この連作は「愛別外猫雑記」「幽界森娘異聞」とつづく、放置しておけば殺されてしまうかも知れない野良猫を保護し、飼うことになったという一連の事件を扱っている。そもそもS倉に越してきたのは、借り物のマンションでは家主という監視者がおり、部屋も狭く、他の猫と一緒にいられない飼い猫ドーラとの兼ね合いといった数多の難問を解決する手段である自分の家を買ったためだ。雑司が谷から千葉のS倉に一軒家を構え、そこに落ち着いてからの顛末が一応、今作の“内容”だ。

郊外に居を構え、二階建てに一人暮らしという周囲からすれば異質な存在として生活を始めた「私」。あからさまな敵意をむけてくる隣家、カップルのために最適化されたような郊外都市のレストラン、手間のかかる猫たちの世話などなど、ここで書かれていることは一見引っ越し、生活エッセイみたいなものと思われるかも知れないが、そこは笙野頼子、一筋縄ではいかない。

今作を貫くモチーフはひとつは、殺意だ。それも、具体的な対象をもたない、わけのわからない殺意。
冒頭のエピグラフ

目の前のことを書くしかない。自分という「細民」のこの俗物ぶりを真面目にあげつらって、ただいま持っているこの「幸福」の中から、なぜだかいくらでも沸き上がってくる、わけのわからない殺意から救われるために――。
この得体の知れない殺意を小説の形式で解消もしくは、解決し、自身が救われること、それがこの小説の眼目だ。きわめて私的な問題意識にみえるが、私的な部分を掘り下げることで一種の普遍性を獲得することが笙野頼子の初期からの方法でもある。

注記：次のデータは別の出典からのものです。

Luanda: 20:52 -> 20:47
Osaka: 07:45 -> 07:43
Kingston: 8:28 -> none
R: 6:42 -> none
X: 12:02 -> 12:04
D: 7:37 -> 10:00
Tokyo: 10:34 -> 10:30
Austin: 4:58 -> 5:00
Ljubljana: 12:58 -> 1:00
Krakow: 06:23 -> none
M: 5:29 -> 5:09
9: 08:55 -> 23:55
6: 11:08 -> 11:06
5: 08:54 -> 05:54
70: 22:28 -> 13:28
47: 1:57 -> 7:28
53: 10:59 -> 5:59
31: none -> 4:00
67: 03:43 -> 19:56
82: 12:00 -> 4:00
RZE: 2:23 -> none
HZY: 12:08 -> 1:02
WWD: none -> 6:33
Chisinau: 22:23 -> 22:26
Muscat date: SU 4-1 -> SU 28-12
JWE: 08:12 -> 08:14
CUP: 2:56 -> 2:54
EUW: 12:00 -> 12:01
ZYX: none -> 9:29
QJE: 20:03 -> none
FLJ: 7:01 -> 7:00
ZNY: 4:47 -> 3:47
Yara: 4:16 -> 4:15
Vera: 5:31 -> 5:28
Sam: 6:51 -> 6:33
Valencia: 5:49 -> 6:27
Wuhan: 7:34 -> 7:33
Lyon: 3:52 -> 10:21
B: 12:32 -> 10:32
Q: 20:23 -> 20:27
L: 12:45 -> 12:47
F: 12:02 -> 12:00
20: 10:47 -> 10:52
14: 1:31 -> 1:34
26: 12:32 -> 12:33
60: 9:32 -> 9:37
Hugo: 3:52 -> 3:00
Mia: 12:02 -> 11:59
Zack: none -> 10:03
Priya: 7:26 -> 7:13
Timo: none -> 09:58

上記引用に出てくる「細民」はその方策のための装置のひとつだ。「細民」というのは今作で笙野頼子がとつぜんつくり出した造語で、作中で定義が試みられている。いわく、

細民、それはばかで弱い人間、「こうしたら負ける」と判っていて負けの方を取らざるを得ないような環境にある、或いはそういう美学、モラルを持っている人。細民は人を殺したくとも、決して殺さない。余程の事がなければ殺人など出来ない癖に物凄く人が殺し(たいだけだ)。特定の個人をというのではない。人類全体というのともちょっと違う。それなのに殺人の気持ちだけはふつふつとわき上がって、でも殺さない。抽象的に殺したい人間の集団があるが、しかしその集団の条件にあてはまる個人を目の前にすると絶対に殺せない。本当は虫一匹殺せないからだ。たちまち「絶対に出来ない」と思ってしまう。そうそう細民じゃない人間、それはこの不況下にも利殖用マンションをふと買ってしまうような大家系の人々。
36P 括弧内・原文で傍点
というものらしい。
引っ越す前から「私」が近隣から嫌われている、とか、何で来るのか、と嫌味や皮肉を言われたり、執拗に「猫ふんじゃんった」のピアノが嫌がらせのように弾いてみせる隣家が、非「細民」で、その嫌がらせに対していろいろ思うところはあるのに隣家のように攻撃的な嫌がらせを仕返す事が出来ず、下手に出てしまう「私」のような人間が細民、という感じだろう。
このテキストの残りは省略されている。